Ken and Butch tried to piece together the events from the night before. They had both consumed massive, albeit not inordinate, amounts of vodka. They both agreed that the troll looked familiar. Butch motioned to Lucidia, but the troll mistakenly intercepted the transmission and moved in closer to Ken and Butch’s airspace. Butch ditched Ken. Ken accepted the troll’s offer for a drink.

Suddenly the pianist resumed his playing and Leona was table dancing--kicking her legs higher and higher and…Fwee! One of her pumps went flying through the air! The crowd cheered as the pump rotated heel over toe through the air and…bonk! It smacked Ken in the side of his head, hard enough to cause momentary unconsciousness. When he came to, Butch was kneeling over him. Mrs. Butch was fanning Ken with her emergency sequined show-flag (it had hundreds of tiny red crosses stitched all across it), and Butch was feeding Ken sangria through an eyedropper. At first everything was a blur. Little by little Ken was able to focus. He sat up. Leona cheered and shouted “Ole!”. The party was back in full swing.

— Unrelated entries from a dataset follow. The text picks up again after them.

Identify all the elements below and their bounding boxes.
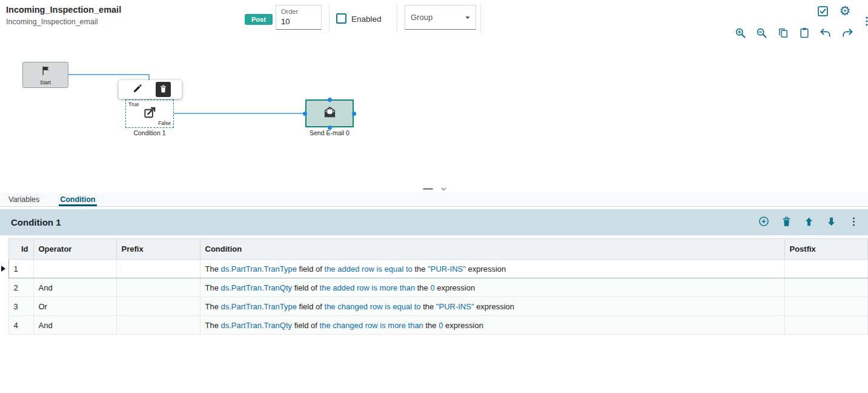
condition-text: The [205,283,221,292]
redo-button[interactable] [840,25,855,40]
cell-prefix [116,260,200,278]
current-row-triangle-icon [1,266,5,272]
enabled-label: Enabled [351,15,382,24]
table-row[interactable]: 3OrThe ds.PartTran.TranType field of the… [0,297,868,316]
condition-token-link[interactable]: is equal to [377,264,412,274]
column-header-prefix[interactable]: Prefix [116,239,200,260]
condition-token-link[interactable]: ds.PartTran.TranQty [221,283,293,292]
email-node-label: Send E-mail 0 [293,129,366,136]
order-field[interactable]: Order 10 [276,5,322,30]
cell-condition: The ds.PartTran.TranType field of the ad… [200,260,784,278]
condition-table: Id Operator Prefix Condition Postfix 1Th… [0,238,868,335]
column-header-operator[interactable]: Operator [33,239,116,260]
zoom-in-button[interactable] [733,25,747,40]
condition-text: expression [466,264,506,274]
condition-text: field of [292,283,320,292]
undo-button[interactable] [818,25,833,40]
delete-row-button[interactable] [780,217,792,229]
zoom-in-icon [734,27,746,39]
paste-button[interactable] [797,25,812,40]
condition-token-link[interactable]: is more than [380,321,423,330]
copy-button[interactable] [776,25,790,40]
cell-condition: The ds.PartTran.TranQty field of the add… [200,278,784,297]
copy-icon [777,27,789,39]
group-dropdown[interactable]: Group [405,5,476,30]
table-row[interactable]: 4AndThe ds.PartTran.TranQty field of the… [0,316,868,335]
send-email-node[interactable] [305,99,354,127]
section-actions [758,217,860,229]
enabled-checkbox[interactable] [336,13,346,24]
bpm-designer: Incoming_Inspection_email Incoming_Inspe… [0,0,868,393]
connection-handle-left[interactable] [303,112,307,116]
overflow-menu-button[interactable] [860,14,868,29]
condition-node-label: Condition 1 [113,129,186,136]
tab-strip: Variables Condition [0,193,868,207]
validate-button[interactable] [815,4,830,18]
condition-token-link[interactable]: ds.PartTran.TranQty [221,321,293,330]
connection-handle-right[interactable] [352,112,356,116]
delete-node-button[interactable] [156,82,171,97]
row-select-marker [0,278,8,297]
condition-token-link[interactable]: the changed row [325,302,383,311]
validate-icon [817,5,829,18]
post-badge: Post [245,14,273,25]
condition-token-link[interactable]: ds.PartTran.TranType [221,264,297,274]
condition-token-link[interactable]: the added row [325,264,374,274]
kebab-menu-icon [848,216,860,229]
workflow-canvas[interactable]: Start True False Condition 1 [0,40,868,193]
splitter-grip-icon [423,188,433,190]
redo-icon [841,27,853,39]
divider [329,4,330,32]
cell-prefix [116,278,200,297]
condition-token-link[interactable]: the changed row [320,321,378,330]
section-title: Condition 1 [11,217,61,227]
pencil-icon [132,84,142,96]
condition-token-link[interactable]: 0 [430,283,434,292]
paste-icon [798,27,810,39]
panel-splitter[interactable] [423,184,448,193]
add-row-button[interactable] [758,217,770,229]
page-title: Incoming_Inspection_email [6,5,121,15]
condition-token-link[interactable]: "PUR-INS" [436,302,474,311]
start-node[interactable]: Start [22,62,68,88]
cell-prefix [116,297,200,316]
column-header-postfix[interactable]: Postfix [784,239,868,260]
move-up-button[interactable] [803,217,815,229]
grid-overflow-menu-button[interactable] [847,217,860,229]
table-row[interactable]: 1The ds.PartTran.TranType field of the a… [0,260,868,278]
table-header-row: Id Operator Prefix Condition Postfix [0,239,868,260]
arrow-down-icon [826,216,837,229]
trash-icon [159,84,168,95]
cell-id: 1 [8,260,33,278]
condition-token-link[interactable]: is equal to [385,302,420,311]
cell-postfix [784,278,868,297]
condition-token-link[interactable]: the added row [320,283,369,292]
bottom-panel: Variables Condition Condition 1 [0,193,868,393]
condition-text: expression [435,283,475,292]
settings-button[interactable]: ⚙ [838,3,852,18]
cell-operator: And [33,278,116,297]
flag-icon [40,65,51,79]
condition-token-link[interactable]: ds.PartTran.TranType [221,302,297,311]
condition-text: expression [443,321,483,330]
tab-condition[interactable]: Condition [59,193,96,206]
tab-variables[interactable]: Variables [7,193,41,206]
chevron-down-icon [463,13,472,22]
order-value: 10 [281,17,321,26]
condition-token-link[interactable]: is more than [372,283,416,292]
move-down-button[interactable] [825,217,837,229]
condition-token-link[interactable]: "PUR-INS" [428,264,466,274]
row-select-marker [0,316,8,335]
page-subtitle: Incoming_Inspection_email [6,18,98,26]
node-toolbar [119,80,182,99]
table-row[interactable]: 2AndThe ds.PartTran.TranQty field of the… [0,278,868,297]
condition-node[interactable]: True False [125,99,174,128]
zoom-out-button[interactable] [754,25,769,40]
arrow-up-icon [803,216,815,229]
condition-table-body: 1The ds.PartTran.TranType field of the a… [0,260,868,335]
edit-node-button[interactable] [130,82,145,97]
cell-postfix [784,297,868,316]
connection-handle-top[interactable] [328,98,332,102]
column-header-condition[interactable]: Condition [200,239,784,260]
column-header-id[interactable]: Id [8,239,33,260]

“Butch! I remember! I remember what happened last night!” “What?! Tell me so we can hurry up and end this story! It’s too damn long already!” “Right! Well, you remember I kept saying how familiar the troll looked? I remember why! I know who the troll is! I mentioned to him how familiar he looked, and he never really gave me a straight answer as to why. Well, I noticed that when he scratched his head his hair moved in unison. He was wearing a wig! His face was so familiar, and finally it clicked! He looked just like Linda Tripp! I swear to God! I pointed this out to him, and he just froze. He got all sweaty and nervous. Then he started talking into his lapel. The next thing I knew, Mr. Latte shows up with a drink. The troll gives me the drink, and I wake up at home! Damn Butch, I think it really WAS Linda Tripp. She was out in man-drag or something! When I spotted her she panicked and had me drugged! Wow! Mr. Latte must’ve taken me home—that’s who Godzilla was talking about! He’s gotta be her personal bodyguard or something!” “Hey!” said Butch. “That would explain why he left with you! He was probably hypnotizing you while you were in a drug-induced state, to make you forget everything you had discovered! Wow! Maybe we could go to the press!” “Right! Look where that got Monica! I think we’d best leave Miss Tripp alone. I’ve got bigger problems! The drug must’ve lingered, because sometime last night I agreed to meet Mr. Hogeye for a long weekend in Seattle!”

“Oh no!” Said Butch. “Oh yes!” Said Ken. Ken also had some vague recollection about revenge, but it quickly faded. Indeed he had bigger problems to worry about. Not only had he agreed to meet Mr. Hogeye in Seattle, he had forgotten to stop by the drug store and buy more hair gel.